■ Record extracts:
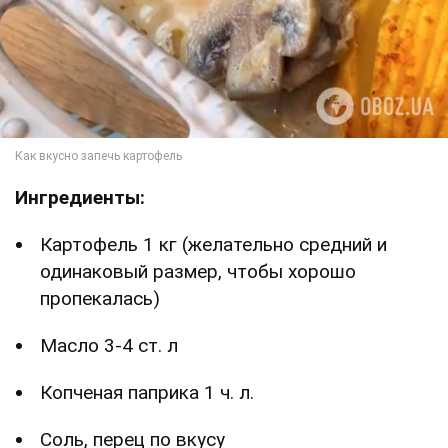
Ингредиенты:
Картофель 1 кг (желательно средний и
одинаковый размер, чтобы хорошо
пропекалась)
Масло 3-4 ст. л
Копченая паприка 1 ч. л.
Соль, перец по вкусу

■ Try it: Write all the entries again word for word, minus the pictures.

■ Response:
Ингредиенты:
Картофель 1 кг (желательно средний и
одинаковый размер, чтобы хорошо
пропекалась)
Масло 3-4 ст. л
Копченая паприка 1 ч. л.
Соль, перец по вкусу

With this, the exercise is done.